School of Medicine, Technische Universität München, Munich, Germany.
Leukemia. 2021 Oct;35(10):2895-2905. doi: 10.1038/s41375-021-01376-1. Epub 2021 Aug 6.
Aberrant CXCR4 activity has been implicated in lymphoma pathogenesis, disease progression, and resistance to therapies. Using a mouse model with a gain-of-function CXCR4 mutation (CXCR4) that hyperactivates CXCR4 signaling, we identified CXCR4 as a crucial activator of multiple key oncogenic pathways. CXCR4 hyperactivation resulted in an expansion of transitional B1 lymphocytes, which represent the precursors of chronic lymphocytic leukemia (CLL). Indeed, CXCR4 hyperactivation led to a significant acceleration of disease onset and a more aggressive phenotype in the murine Eµ-TCL1 CLL model. Hyperactivated CXCR4 signaling cooperated with TCL1 to cause a distinct oncogenic transcriptional program in B cells, characterized by PLK1/FOXM1-associated pathways. In accordance, Eµ-TCL1;CXCR4 B cells enriched a transcriptional signature from patients with Richter's syndrome, an aggressive transformation of CLL. Notably, MYC activation in aggressive lymphoma was associated with increased CXCR4 expression. In line with this finding, additional hyperactive CXCR4 signaling in the Eµ-Myc mouse, a model of aggressive B-cell cancer, did not impact survival. In summary, we here identify CXCR4 hyperactivation as a co-driver of an aggressive lymphoma phenotype.

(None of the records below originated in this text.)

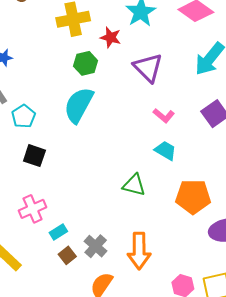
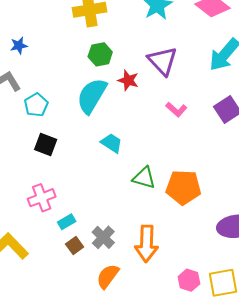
red star: (111, 37) -> (128, 80), moved
cyan trapezoid: (165, 151) -> (112, 143), moved
orange pentagon: (193, 197) -> (183, 187), moved

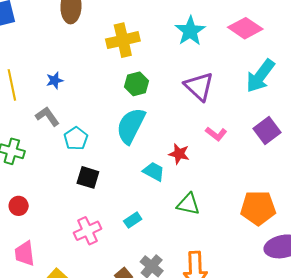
red star: (128, 80) -> (179, 154), moved
orange pentagon: (183, 187) -> (258, 208), moved
cyan rectangle: (67, 222) -> (133, 220), moved

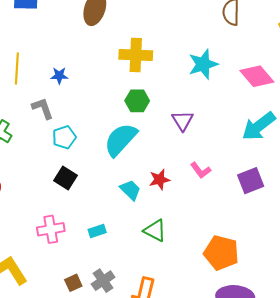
purple triangle: (199, 86) -> (183, 121), moved, size x0.7
red star: (179, 154) -> (159, 180), turned 30

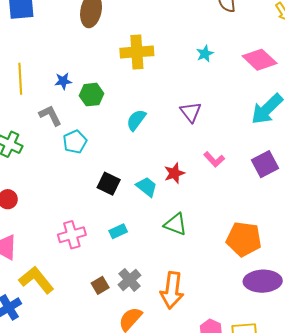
cyan star: (203, 64) -> (205, 54), size x0.6
green hexagon: (137, 101) -> (91, 95), moved
cyan semicircle: (121, 140) -> (136, 120), moved, size x0.6
black square: (65, 178) -> (109, 184), moved

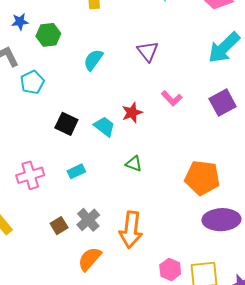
green triangle: (176, 224) -> (134, 164), size x0.7

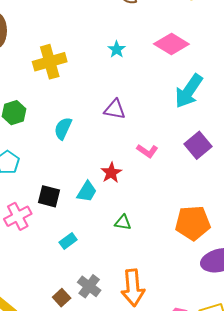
purple triangle: (148, 51) -> (115, 109), turned -30
cyan trapezoid: (104, 126) -> (87, 192), turned 95
pink cross: (30, 175) -> (18, 216), moved

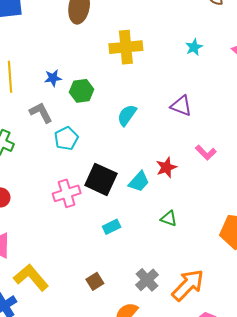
black square: (49, 196) -> (101, 179), size x1.4
gray cross: (89, 286) -> (147, 280), moved
orange arrow: (133, 288) -> (188, 285), moved, turned -141

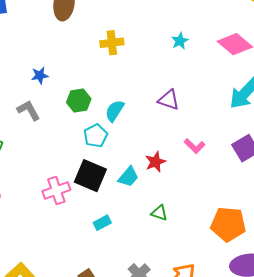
yellow cross: (126, 47) -> (112, 43), size x0.7
green hexagon: (82, 91) -> (79, 101), moved
cyan pentagon: (66, 138) -> (96, 136), moved

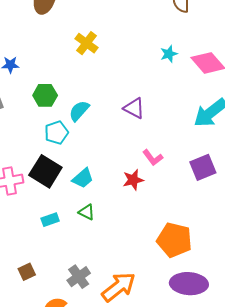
cyan star: (180, 41) -> (169, 54), moved
yellow cross: (112, 43) -> (87, 43), turned 35
red star: (155, 162) -> (133, 180), moved
green triangle: (159, 213) -> (87, 212), moved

异常的 CXCR4 活性已被牵涉到淋巴瘤的发病机制、疾病进展和对治疗的耐药性中。我们使用一种具有功能获得性 CXCR4 突变(CXCR4)的小鼠模型,该突变可过度激活 CXCR4 信号,将 CXCR4 鉴定为多个关键致癌途径的关键激活剂。CXCR4 的过度激活导致过渡性 B1 淋巴细胞的扩增,而过渡性 B1 淋巴细胞是慢性淋巴细胞白血病(CLL)的前体。事实上,CXCR4 的过度激活导致了小鼠 Eµ-TCL1 CLL 模型中疾病发病的显著加速和更具侵袭性的表型。过度激活的 CXCR4 信号与 TCL1 合作,导致 B 细胞中出现独特的致癌转录程序,其特征是与 PLK1/FOXM1 相关的途径。相应地,Eµ-TCL1;CXCR4 B 细胞富集了来自 Richter 综合征患者的转录特征,Richter 综合征是 CLL 的一种侵袭性转化。值得注意的是,侵袭性淋巴瘤中 MYC 的激活与 CXCR4 表达的增加有关。与这一发现一致,Eµ-Myc 小鼠(一种侵袭性 B 细胞癌模型)中额外的过度激活的 CXCR4 信号并不影响生存。总之,我们在这里确定 CXCR4 的过度激活是侵袭性淋巴瘤表型的共同驱动因素。